Entrou na Faculdade de Medicina com o peso de ser filho do professor Robalo Cordeiro. Foi precisamente o pai que o inspirou a ser pneumologista e lhe transmitiu a “humanidade” como se relaciona com colegas, alunos e pacientes. Em 2019 fez história: tornou-se o primeiro português a ser eleito presidente da Sociedade Respiratória Europeia. Nessa altura, ainda não sabia que o seu mandato seria um dos mais desafiantes de sempre.

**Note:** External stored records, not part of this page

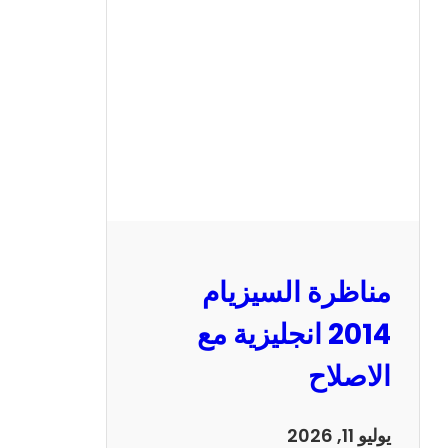
ر
ة
ا
ل
س
ي
ز
ي
ا
م
2
مناظرة السيزيام
0
1
2014 انجليزية مع
3
الاصلاح
ر
ي
ا
يوليو 11, 2026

Carlos Robalo Cordeiro: o pneumologista “brilhante” que conquistou a Europa
Filipa Traqueia

É ainda noite quando Carlos Robalo Cordeiro chega ao Centro Hospitalar Universitário de Coimbra (CHUC). De mochila às costas, sobe as escadas até ao segundo andar – algo que faz “sempre” – e segue em direção ao seu gabinete. Pelo caminho, cumprimenta as funcionárias que já começaram o seu trabalho. São 07:20, uma hora a tender já para o tarde na rotina do diretor de serviço de pneumologia, cargo que acumula com os de diretor da Faculdade de Medicina da Universidade de Coimbra (FMUC) e de “past-president” da Sociedade Respiratória Europeia (ERS, na sigla inglesa).

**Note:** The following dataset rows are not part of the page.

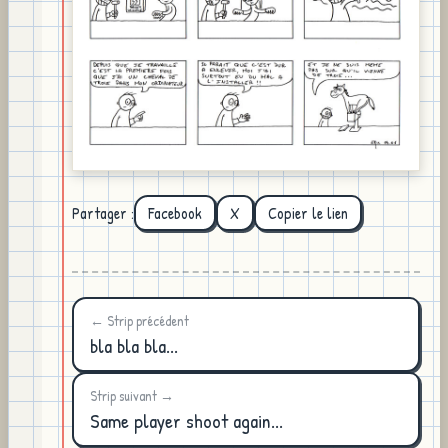
Partager :
Facebook
X
Copier le lien
← Strip précédent
bla bla bla...
Strip suivant →
Same player shoot again...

Veste a bata e prepara-se para mais um dia “diversificado”, como lhe chama. Senta-se ao computador para ler e responder a e-mails e para distribuir os pacientes que deram entrada na urgência durante a noite – são as primeiras funções que faz quando chega ao hospital. No decorrer da manhã, várias pessoas batem à porta para falar com o diretor do serviço e resolver os mais diversos problemas – desde escalas, a autorizações para férias ou o simples pedido de uma assinatura num projeto de investigação. A meio da manhã faz uma pausa para uma das suas paixões: o café.

Pilhas de papéis “decoram” a secretária. No chão, está um quadro por pendurar que exibe um conjunto estranho de objetos – desde pequenos ossos, peões de jogo e alfinetes de dama. São objetos que ficaram presos nas vias respiratórias dos pacientes e que o médico guardou. Está também conjunto de molduras com distinções, agradecimentos e outros prémios que Carlos Robalo Cordeiro tem vindo a receber ao longo da sua carreira. Ainda não os pendurou porque não se quer gabar.

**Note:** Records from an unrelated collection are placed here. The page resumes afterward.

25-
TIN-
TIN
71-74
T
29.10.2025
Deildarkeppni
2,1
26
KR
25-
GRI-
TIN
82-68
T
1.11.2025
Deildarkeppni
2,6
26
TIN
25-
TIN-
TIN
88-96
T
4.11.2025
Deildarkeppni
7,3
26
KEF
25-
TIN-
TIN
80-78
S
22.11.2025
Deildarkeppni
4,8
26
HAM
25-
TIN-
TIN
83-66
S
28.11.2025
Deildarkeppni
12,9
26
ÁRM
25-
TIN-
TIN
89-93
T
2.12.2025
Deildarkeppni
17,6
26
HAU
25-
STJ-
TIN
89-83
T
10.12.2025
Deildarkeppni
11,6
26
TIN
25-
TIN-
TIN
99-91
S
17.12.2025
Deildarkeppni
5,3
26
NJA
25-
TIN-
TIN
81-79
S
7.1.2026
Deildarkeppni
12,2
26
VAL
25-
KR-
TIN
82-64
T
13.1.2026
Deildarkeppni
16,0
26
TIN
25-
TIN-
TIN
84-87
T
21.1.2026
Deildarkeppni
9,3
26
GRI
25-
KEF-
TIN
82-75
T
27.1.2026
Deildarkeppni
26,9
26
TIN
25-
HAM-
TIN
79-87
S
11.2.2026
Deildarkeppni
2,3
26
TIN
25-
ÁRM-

O dia é “sempre a mil e o horário planeado “ao minuto”: reuniões no hospital, reuniões na faculdade, videochamadas para a ERS, aulas à sexta-feira e consultas no privado. Fora as responsabilidades diárias, é muitas vezes convidado para eventos internacionais, o que o obriga a muitas deslocações ao estrangeiro. Não descura, contudo, o exercício físico, principalmente a corrida, que faz para manter a “estabilidade mental”. Mesmo quando tem de se ausentar de Portugal, leva “sempre” os ténis na mala.

“É muito difícil ter espaços livres para pensar e refletir. Às vezes falta-me um bocado isso”, confessa.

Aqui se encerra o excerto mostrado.